● GOAL OF THE EXERCISE:
Sift the material for lines containing "Liban", and return them.

● RECORDS SUPPLIED:

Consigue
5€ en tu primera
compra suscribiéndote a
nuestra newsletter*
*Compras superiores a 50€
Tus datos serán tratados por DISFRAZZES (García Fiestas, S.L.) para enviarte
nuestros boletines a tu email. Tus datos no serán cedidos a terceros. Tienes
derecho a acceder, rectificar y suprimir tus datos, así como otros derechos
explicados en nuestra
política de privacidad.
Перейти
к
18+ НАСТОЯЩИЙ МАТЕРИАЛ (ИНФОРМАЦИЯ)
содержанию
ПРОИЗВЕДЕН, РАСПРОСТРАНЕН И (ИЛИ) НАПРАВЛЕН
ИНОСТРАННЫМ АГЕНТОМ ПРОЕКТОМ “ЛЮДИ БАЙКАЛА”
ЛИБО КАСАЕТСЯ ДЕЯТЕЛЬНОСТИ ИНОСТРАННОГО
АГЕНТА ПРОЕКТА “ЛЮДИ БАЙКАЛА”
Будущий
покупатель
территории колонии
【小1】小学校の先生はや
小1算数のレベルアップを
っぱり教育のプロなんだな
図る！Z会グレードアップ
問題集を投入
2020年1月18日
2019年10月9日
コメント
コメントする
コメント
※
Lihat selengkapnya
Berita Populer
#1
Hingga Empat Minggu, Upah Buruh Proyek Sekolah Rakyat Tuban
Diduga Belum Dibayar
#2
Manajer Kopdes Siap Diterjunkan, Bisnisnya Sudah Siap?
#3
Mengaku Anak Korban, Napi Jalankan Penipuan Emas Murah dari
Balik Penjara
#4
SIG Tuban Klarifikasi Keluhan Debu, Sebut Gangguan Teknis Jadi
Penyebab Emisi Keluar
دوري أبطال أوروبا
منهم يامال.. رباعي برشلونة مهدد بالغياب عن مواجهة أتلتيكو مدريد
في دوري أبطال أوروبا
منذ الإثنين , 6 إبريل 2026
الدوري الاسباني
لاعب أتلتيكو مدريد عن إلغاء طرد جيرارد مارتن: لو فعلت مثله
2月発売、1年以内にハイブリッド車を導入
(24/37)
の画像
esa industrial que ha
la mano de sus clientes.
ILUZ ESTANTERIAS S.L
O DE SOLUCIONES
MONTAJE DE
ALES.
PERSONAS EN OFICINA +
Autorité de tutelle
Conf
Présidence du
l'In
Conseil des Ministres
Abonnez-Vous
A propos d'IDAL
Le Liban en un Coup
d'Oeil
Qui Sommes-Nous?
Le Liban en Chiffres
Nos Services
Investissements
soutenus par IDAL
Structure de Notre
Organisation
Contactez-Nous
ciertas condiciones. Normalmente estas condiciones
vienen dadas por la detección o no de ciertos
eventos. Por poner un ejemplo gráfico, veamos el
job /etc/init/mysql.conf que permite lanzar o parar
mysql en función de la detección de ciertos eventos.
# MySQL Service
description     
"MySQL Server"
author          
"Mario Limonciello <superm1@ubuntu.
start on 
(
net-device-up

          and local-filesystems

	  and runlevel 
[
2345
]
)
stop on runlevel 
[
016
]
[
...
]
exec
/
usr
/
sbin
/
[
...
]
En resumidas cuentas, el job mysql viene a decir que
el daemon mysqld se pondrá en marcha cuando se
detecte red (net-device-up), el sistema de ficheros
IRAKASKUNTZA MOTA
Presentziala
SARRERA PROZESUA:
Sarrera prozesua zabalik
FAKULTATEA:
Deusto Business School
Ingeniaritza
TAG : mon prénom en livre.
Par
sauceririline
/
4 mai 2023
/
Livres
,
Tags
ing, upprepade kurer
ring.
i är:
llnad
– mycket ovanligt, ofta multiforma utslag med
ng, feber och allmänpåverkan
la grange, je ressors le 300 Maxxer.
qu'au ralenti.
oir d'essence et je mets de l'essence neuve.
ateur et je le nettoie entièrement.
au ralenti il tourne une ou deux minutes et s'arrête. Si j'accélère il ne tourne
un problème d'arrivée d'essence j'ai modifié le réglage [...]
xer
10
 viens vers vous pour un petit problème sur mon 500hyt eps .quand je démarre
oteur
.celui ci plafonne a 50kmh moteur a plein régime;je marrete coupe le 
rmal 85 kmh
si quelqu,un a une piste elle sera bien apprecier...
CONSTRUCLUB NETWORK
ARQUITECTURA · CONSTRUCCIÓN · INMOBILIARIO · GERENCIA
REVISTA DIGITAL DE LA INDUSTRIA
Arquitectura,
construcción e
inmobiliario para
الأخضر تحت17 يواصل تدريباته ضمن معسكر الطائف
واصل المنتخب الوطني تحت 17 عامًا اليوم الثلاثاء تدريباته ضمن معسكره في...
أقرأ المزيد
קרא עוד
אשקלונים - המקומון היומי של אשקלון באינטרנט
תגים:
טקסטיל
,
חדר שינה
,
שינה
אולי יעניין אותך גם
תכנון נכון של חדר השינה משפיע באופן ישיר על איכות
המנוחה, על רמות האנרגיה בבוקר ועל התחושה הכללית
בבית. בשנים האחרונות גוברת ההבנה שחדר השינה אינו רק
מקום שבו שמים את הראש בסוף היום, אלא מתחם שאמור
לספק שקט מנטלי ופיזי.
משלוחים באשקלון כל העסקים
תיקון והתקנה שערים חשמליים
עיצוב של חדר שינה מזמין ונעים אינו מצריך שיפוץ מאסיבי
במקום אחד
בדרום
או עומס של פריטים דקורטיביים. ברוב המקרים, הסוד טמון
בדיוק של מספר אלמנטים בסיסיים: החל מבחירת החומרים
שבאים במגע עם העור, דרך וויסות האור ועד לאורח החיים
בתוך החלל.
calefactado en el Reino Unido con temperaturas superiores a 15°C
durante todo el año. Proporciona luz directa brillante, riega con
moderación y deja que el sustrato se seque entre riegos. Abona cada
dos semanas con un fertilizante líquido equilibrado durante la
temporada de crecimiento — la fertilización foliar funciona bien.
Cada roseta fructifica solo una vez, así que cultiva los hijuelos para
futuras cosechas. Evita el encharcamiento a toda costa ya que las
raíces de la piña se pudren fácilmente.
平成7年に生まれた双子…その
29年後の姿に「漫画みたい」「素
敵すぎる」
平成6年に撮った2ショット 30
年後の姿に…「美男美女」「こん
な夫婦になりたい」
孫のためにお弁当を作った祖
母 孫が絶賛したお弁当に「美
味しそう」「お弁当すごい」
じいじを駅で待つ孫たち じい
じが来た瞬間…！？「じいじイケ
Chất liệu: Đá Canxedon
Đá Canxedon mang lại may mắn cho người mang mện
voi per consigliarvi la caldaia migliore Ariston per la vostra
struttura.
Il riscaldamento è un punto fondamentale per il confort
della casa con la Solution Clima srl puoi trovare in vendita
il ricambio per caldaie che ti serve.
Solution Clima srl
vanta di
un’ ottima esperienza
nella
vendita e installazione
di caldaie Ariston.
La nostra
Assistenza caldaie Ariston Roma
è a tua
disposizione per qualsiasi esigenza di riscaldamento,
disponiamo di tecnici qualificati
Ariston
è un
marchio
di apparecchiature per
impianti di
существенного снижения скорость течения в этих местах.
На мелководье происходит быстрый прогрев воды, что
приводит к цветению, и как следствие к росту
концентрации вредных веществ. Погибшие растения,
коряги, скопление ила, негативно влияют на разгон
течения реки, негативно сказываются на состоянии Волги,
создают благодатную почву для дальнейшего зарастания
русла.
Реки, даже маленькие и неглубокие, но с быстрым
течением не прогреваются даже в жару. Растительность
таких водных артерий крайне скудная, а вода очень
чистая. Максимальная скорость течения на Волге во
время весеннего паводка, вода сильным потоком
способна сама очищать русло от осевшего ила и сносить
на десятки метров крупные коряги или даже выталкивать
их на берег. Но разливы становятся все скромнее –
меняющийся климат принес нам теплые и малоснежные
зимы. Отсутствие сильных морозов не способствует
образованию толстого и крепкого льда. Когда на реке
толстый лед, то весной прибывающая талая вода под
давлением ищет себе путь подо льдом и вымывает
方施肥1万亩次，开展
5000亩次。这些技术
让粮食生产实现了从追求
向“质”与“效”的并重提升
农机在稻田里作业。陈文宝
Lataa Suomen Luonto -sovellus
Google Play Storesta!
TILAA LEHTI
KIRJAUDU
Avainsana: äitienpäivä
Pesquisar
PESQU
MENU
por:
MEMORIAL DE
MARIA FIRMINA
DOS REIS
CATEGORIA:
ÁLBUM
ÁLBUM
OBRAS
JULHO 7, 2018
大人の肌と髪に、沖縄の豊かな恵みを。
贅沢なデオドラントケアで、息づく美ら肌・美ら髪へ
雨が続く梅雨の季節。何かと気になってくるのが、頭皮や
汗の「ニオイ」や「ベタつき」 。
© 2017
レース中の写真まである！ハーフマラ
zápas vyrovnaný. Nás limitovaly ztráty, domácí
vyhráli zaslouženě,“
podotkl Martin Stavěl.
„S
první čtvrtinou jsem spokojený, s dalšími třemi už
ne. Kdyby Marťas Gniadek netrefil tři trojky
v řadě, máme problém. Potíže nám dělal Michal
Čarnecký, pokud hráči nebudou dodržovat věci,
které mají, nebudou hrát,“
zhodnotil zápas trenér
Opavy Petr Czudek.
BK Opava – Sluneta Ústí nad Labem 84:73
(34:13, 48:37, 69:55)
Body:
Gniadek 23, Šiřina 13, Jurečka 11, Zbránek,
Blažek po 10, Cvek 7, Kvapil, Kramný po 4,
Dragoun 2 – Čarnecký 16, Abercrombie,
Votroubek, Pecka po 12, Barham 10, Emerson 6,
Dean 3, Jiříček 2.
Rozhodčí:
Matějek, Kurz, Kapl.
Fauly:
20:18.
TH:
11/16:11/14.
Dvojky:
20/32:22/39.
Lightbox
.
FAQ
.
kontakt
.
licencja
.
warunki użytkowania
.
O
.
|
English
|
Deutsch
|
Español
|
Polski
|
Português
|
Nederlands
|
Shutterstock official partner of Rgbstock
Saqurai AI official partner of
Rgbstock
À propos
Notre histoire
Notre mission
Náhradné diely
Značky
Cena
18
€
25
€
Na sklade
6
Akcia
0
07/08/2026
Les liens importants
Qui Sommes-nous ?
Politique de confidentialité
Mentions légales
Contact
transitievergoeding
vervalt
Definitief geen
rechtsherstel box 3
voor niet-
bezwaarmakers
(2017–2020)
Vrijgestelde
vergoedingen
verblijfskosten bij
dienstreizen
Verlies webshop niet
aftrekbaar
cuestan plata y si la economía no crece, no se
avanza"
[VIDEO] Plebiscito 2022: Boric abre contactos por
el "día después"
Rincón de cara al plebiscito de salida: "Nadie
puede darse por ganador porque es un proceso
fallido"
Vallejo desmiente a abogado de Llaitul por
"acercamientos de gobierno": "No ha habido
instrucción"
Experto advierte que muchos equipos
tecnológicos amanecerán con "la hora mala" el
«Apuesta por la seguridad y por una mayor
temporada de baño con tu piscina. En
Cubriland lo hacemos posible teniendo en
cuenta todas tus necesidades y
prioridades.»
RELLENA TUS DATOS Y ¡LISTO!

● YOUR SOLUTION:
Le Liban en un Coup
Le Liban en Chiffres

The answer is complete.